In recent years, businesses across the globe have been investing heavily in audit analytics to confirm and then enhance the effectiveness of their internal controls and risk management processes. This development is a positive one and has been encouraging to see.  

However, we’ve also observed an alarming trend emerge from the big four accounting firms: expensive analytic exercises that deliver little to no value.  

So, what is happening – and why? 

The illusion of auditing competence 

Many businesses engage audit firms to undergo periodic audits using data analytics as a part of their internal or external audit program. However, a common complaint arises when audits conclude with a clean bill of health because an overwhelming number of false positives mask genuine findings and issues that reside below the surface.  

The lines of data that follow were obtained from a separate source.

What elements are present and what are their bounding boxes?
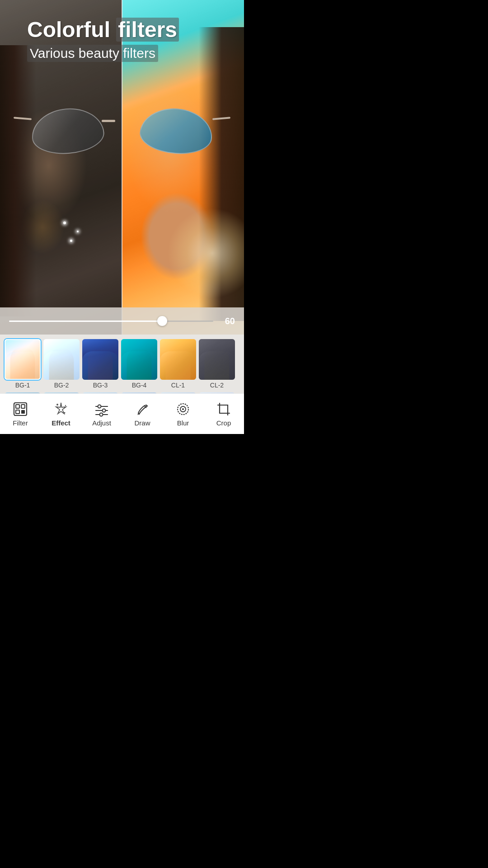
sparkle-1 xyxy=(63,222,66,224)
nav-item-draw[interactable]: Draw xyxy=(124,398,160,429)
nav-item-effect[interactable]: Effect xyxy=(43,398,79,429)
filter-label-bg4: BG-4 xyxy=(132,382,147,389)
sparkle-2 xyxy=(77,231,79,232)
effect-icon xyxy=(53,401,69,417)
svg-point-17 xyxy=(182,408,184,410)
filter-strength-slider[interactable]: 60 xyxy=(0,307,244,335)
bottom-navigation: Filter Effect Adjust xyxy=(0,393,244,434)
filter-item-cl1[interactable]: CL-1 xyxy=(160,339,196,389)
svg-point-7 xyxy=(65,405,66,406)
nav-label-crop: Crop xyxy=(216,419,231,427)
main-image-canvas: Colorful filters Various beauty filters … xyxy=(0,0,244,335)
filter-thumb-cl2 xyxy=(199,339,235,380)
slider-track[interactable] xyxy=(9,321,213,322)
nav-label-draw: Draw xyxy=(134,419,150,427)
nav-label-effect: Effect xyxy=(52,419,70,427)
slider-thumb[interactable] xyxy=(157,316,167,326)
svg-point-13 xyxy=(100,413,103,416)
svg-rect-2 xyxy=(21,405,25,408)
nav-label-blur: Blur xyxy=(177,419,189,427)
filter-item-bg1[interactable]: BG-1 xyxy=(5,339,41,389)
slider-fill xyxy=(9,321,162,322)
crop-icon xyxy=(216,401,232,417)
filter-thumb-bg3 xyxy=(82,339,118,380)
filter-item-bg3[interactable]: BG-3 xyxy=(82,339,118,389)
slider-value: 60 xyxy=(219,316,235,326)
svg-rect-18 xyxy=(220,405,228,413)
title-main: Colorful filters xyxy=(27,18,179,42)
filter-thumb-bg1 xyxy=(5,339,41,380)
title-sub: Various beauty filters xyxy=(27,45,158,62)
filter-thumb-cl1 xyxy=(160,339,196,380)
filter-label-bg3: BG-3 xyxy=(93,382,108,389)
lens-left xyxy=(30,105,106,157)
glasses-bridge xyxy=(102,120,115,122)
filter-thumb-bg2 xyxy=(43,339,80,380)
filter-label-cl2: CL-2 xyxy=(210,382,224,389)
svg-point-11 xyxy=(98,405,101,408)
title-highlight: filters xyxy=(116,18,179,42)
filter-item-cl2[interactable]: CL-2 xyxy=(199,339,235,389)
svg-rect-4 xyxy=(21,410,25,414)
svg-point-5 xyxy=(56,404,58,406)
hair-left xyxy=(0,45,36,316)
nav-label-adjust: Adjust xyxy=(92,419,111,427)
filter-label-bg2: BG-2 xyxy=(54,382,69,389)
nav-item-blur[interactable]: Blur xyxy=(165,398,201,429)
filter-item-bg2[interactable]: BG-2 xyxy=(43,339,80,389)
svg-rect-1 xyxy=(16,405,19,408)
filters-panel: BG-1 BG-2 BG-3 BG-4 xyxy=(0,335,244,393)
draw-icon xyxy=(134,401,150,417)
filter-item-bg4[interactable]: BG-4 xyxy=(121,339,157,389)
filter-icon xyxy=(12,401,28,417)
sparkle-3 xyxy=(70,240,72,242)
nav-item-adjust[interactable]: Adjust xyxy=(84,398,120,429)
filter-row-1: BG-1 BG-2 BG-3 BG-4 xyxy=(0,335,244,391)
title-overlay: Colorful filters Various beauty filters xyxy=(27,18,179,62)
adjust-icon xyxy=(94,401,110,417)
svg-point-12 xyxy=(103,409,106,412)
nav-item-filter[interactable]: Filter xyxy=(2,398,38,429)
filter-label-bg1: BG-1 xyxy=(15,382,30,389)
blur-icon xyxy=(175,401,191,417)
svg-rect-3 xyxy=(16,410,19,414)
nav-item-crop[interactable]: Crop xyxy=(206,398,242,429)
filter-label-cl1: CL-1 xyxy=(171,382,185,389)
lens-right xyxy=(138,105,214,157)
filter-thumb-bg4 xyxy=(121,339,157,380)
nav-label-filter: Filter xyxy=(13,419,28,427)
svg-point-6 xyxy=(64,412,66,414)
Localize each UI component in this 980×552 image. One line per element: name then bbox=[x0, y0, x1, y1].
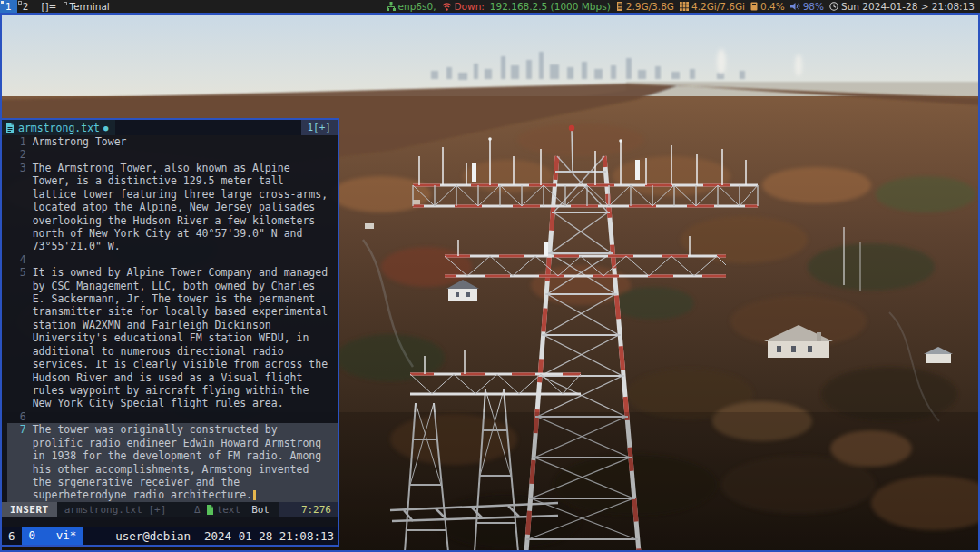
tag-client-indicator bbox=[1, 1, 4, 4]
vim-statusline: INSERT armstrong.txt [+] Δ text Bot 7:27… bbox=[2, 502, 338, 518]
window-title: Terminal bbox=[64, 1, 109, 12]
line-number bbox=[7, 371, 26, 384]
cpu-icon bbox=[750, 2, 758, 11]
clock-icon bbox=[829, 2, 838, 11]
buffer-row: by CSC Management, LLC, both owned by Ch… bbox=[7, 280, 338, 292]
line-number bbox=[7, 319, 26, 331]
buffer-row: 4 bbox=[7, 253, 338, 266]
buffer-row: New York City Special flight rules area. bbox=[7, 397, 338, 409]
line-text: transmitter site for locally based exper… bbox=[33, 305, 328, 318]
disk-grid-icon bbox=[680, 2, 689, 11]
buffer-row: 6 bbox=[7, 410, 338, 423]
buffer-row: located atop the Alpine, New Jersey pali… bbox=[7, 201, 338, 213]
session-number: 6 bbox=[2, 529, 22, 543]
network-detail: 192.168.2.5 (1000 Mbps) bbox=[490, 1, 611, 12]
title-indicator bbox=[64, 2, 67, 5]
mode-indicator: INSERT bbox=[2, 502, 57, 518]
line-number bbox=[7, 227, 26, 240]
line-text: E. Sackermann, Jr. The tower is the perm… bbox=[33, 292, 316, 305]
volume-segment: 98% bbox=[790, 1, 824, 12]
buffer-row: station WA2XMN and Fairleigh Dickinson bbox=[7, 319, 338, 331]
host-and-clock: user@debian 2024-01-28 21:08:13 bbox=[115, 529, 338, 543]
line-number: 5 bbox=[7, 266, 26, 279]
desktop: 1 2 []= Terminal enp6s0, Down: 192.168.2… bbox=[0, 0, 980, 552]
line-number: 4 bbox=[7, 253, 26, 266]
line-text: additional to numerous directional radio bbox=[33, 345, 284, 358]
line-number bbox=[7, 305, 26, 318]
line-text: his other accomplishments, Armstong inve… bbox=[33, 463, 309, 476]
filetype-label: text bbox=[217, 504, 241, 516]
buffer-row: superheterodyne radio architecture. bbox=[7, 488, 338, 501]
cpu-segment: 0.4% bbox=[750, 1, 785, 12]
buffer-row: Tower, is a distinctive 129.5 meter tall bbox=[7, 174, 338, 187]
buffer-row: 73°55'21.0" W. bbox=[7, 240, 338, 252]
filetype-icon bbox=[206, 505, 214, 515]
file-icon bbox=[5, 123, 15, 133]
line-number bbox=[7, 280, 26, 292]
tag-1-label: 1 bbox=[5, 1, 12, 12]
network-segment: enp6s0, bbox=[387, 1, 436, 12]
buffer-row: 2 bbox=[7, 148, 338, 161]
window-list[interactable]: 0 vi* bbox=[22, 527, 84, 545]
tag-client-indicator bbox=[18, 1, 22, 5]
line-text: services. It is clearly visible from acr… bbox=[33, 358, 328, 370]
line-text: New York City Special flight rules area. bbox=[33, 397, 284, 409]
line-text: lattice tower featuring three large cros… bbox=[33, 188, 328, 201]
line-number bbox=[7, 345, 26, 358]
line-number: 3 bbox=[7, 162, 26, 174]
line-number bbox=[7, 188, 26, 201]
tag-2[interactable]: 2 bbox=[17, 0, 34, 13]
line-text: by CSC Management, LLC, both owned by Ch… bbox=[33, 280, 316, 292]
buffer-row: Hudson River and is used as a Visual fli… bbox=[7, 371, 338, 384]
buffer-row: 3The Armstrong Tower, also known as Alpi… bbox=[7, 162, 338, 174]
line-text: located atop the Alpine, New Jersey pali… bbox=[33, 201, 316, 213]
filetype-segment: text bbox=[206, 504, 241, 516]
buffer-row: prolific radio endineer Edwin Howard Arm… bbox=[7, 437, 338, 449]
line-text: Hudson River and is used as a Visual fli… bbox=[33, 371, 303, 384]
buffer-row: the srgenerative receiver and the bbox=[7, 476, 338, 488]
line-text: the srgenerative receiver and the bbox=[33, 476, 240, 488]
tab-filename: armstrong.txt bbox=[18, 122, 100, 134]
line-text: in 1938 for the development of FM radio.… bbox=[33, 449, 322, 462]
vim-cmdline bbox=[2, 518, 338, 527]
speaker-icon bbox=[790, 2, 800, 11]
disk-segment: 4.2Gi/7.6Gi bbox=[680, 1, 745, 12]
tab-armstrong[interactable]: armstrong.txt ● bbox=[2, 120, 115, 135]
line-text: overlooking the Hudson River a few kilom… bbox=[33, 214, 316, 227]
buffer-row: 7The tower was originally constructed by bbox=[7, 423, 338, 436]
line-text: 73°55'21.0" W. bbox=[33, 240, 121, 252]
line-number: 1 bbox=[7, 135, 26, 148]
line-number bbox=[7, 331, 26, 344]
buffer-row: overlooking the Hudson River a few kilom… bbox=[7, 214, 338, 227]
line-number bbox=[7, 201, 26, 213]
line-number bbox=[7, 397, 26, 409]
line-number bbox=[7, 463, 26, 476]
ruler: 7:276 bbox=[279, 502, 338, 518]
line-number: 6 bbox=[7, 410, 26, 423]
line-number bbox=[7, 214, 26, 227]
tab-count: 1[+] bbox=[301, 120, 338, 135]
buffer-row: lattice tower featuring three large cros… bbox=[7, 188, 338, 201]
tag-1[interactable]: 1 bbox=[0, 0, 17, 13]
tag-2-label: 2 bbox=[23, 1, 29, 12]
buffer-row: transmitter site for locally based exper… bbox=[7, 305, 338, 318]
delta-icon: Δ bbox=[194, 504, 201, 516]
line-text: north of New York City at 40°57'39.0" N … bbox=[33, 227, 303, 240]
line-text: rules waypoint by aircraft flying within… bbox=[33, 384, 309, 397]
buffer-row: 1Armstrong Tower bbox=[7, 135, 338, 148]
line-text: station WA2XMN and Fairleigh Dickinson bbox=[33, 319, 271, 331]
line-text: prolific radio endineer Edwin Howard Arm… bbox=[33, 437, 322, 449]
line-number bbox=[7, 449, 26, 462]
network-state-segment: Down: bbox=[442, 1, 485, 12]
top-bar: 1 2 []= Terminal enp6s0, Down: 192.168.2… bbox=[0, 0, 980, 13]
line-number bbox=[7, 174, 26, 187]
line-number bbox=[7, 240, 26, 252]
line-number bbox=[7, 437, 26, 449]
vim-buffer[interactable]: 1Armstrong Tower23The Armstrong Tower, a… bbox=[2, 135, 338, 502]
network-icon bbox=[387, 2, 396, 11]
layout-symbol[interactable]: []= bbox=[34, 1, 64, 12]
buffer-row: 5It is owned by Alpine Tower Company and… bbox=[7, 266, 338, 279]
line-number bbox=[7, 476, 26, 488]
line-text: It is owned by Alpine Tower Company and … bbox=[33, 266, 328, 279]
buffer-row: additional to numerous directional radio bbox=[7, 345, 338, 358]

These outcomes not only erode the trust between internal auditors and the business but also lead to a perception that audit analytics are more of a box-ticking exercise than a genuine effort to improve internal controls. They also promote a false sense of confidence in the business since, with a lack of evidence to the contrary, they start believing that “we have it all under control”. 

Real-world damage to major organisations 

The experience of one of our ASX top 100 customers when engaging an Audit firm for audit analytics serves as a stark example of the challenges organisations are facing. The scope of this particular engagement included running analytics across purchase-to-pay, credit cards, and payroll processes. Despite the significant investment, the results were disheartening: there were false positives galore. 

The audit firm reported potential issues in the previous 12 months, including tens of thousands of duplicate invoices and an extraordinary number of instances where employee bank account details matched vendor bank account details, raising concerns about a conflict of interest risk.  

However, upon closer inspection, the small sample of results provided by the firm were proven to be false positives. No true duplicate invoices were found in the sample. 

This can happen because Audit firms don’t understand the way invoices are processed, and the supposed conflict of interest risk is actually expense reimbursement details for employees. The lesson is that “vanilla” tests are not reliable. Expertise is required to design and refine the tests to ensure that only “high probability exceptions” are produced.  

The cost of ineffectiveness 

These engagements can cost companies hundreds of thousands of dollars to complete. IT teams spend resources gathering the data for analysis, and the business begrudgingly invests time to review the output samples provided – only to find each transaction has a valid explanation and seems legitimate.

There are also opportunity costs in that genuine exceptions are discarded due to the volume of transactions swept up by the poorly designed tests.  

The biggest cost, though, is the loss of confidence by corporations and business professionals that testing controls with the use of data analytics is of any value.  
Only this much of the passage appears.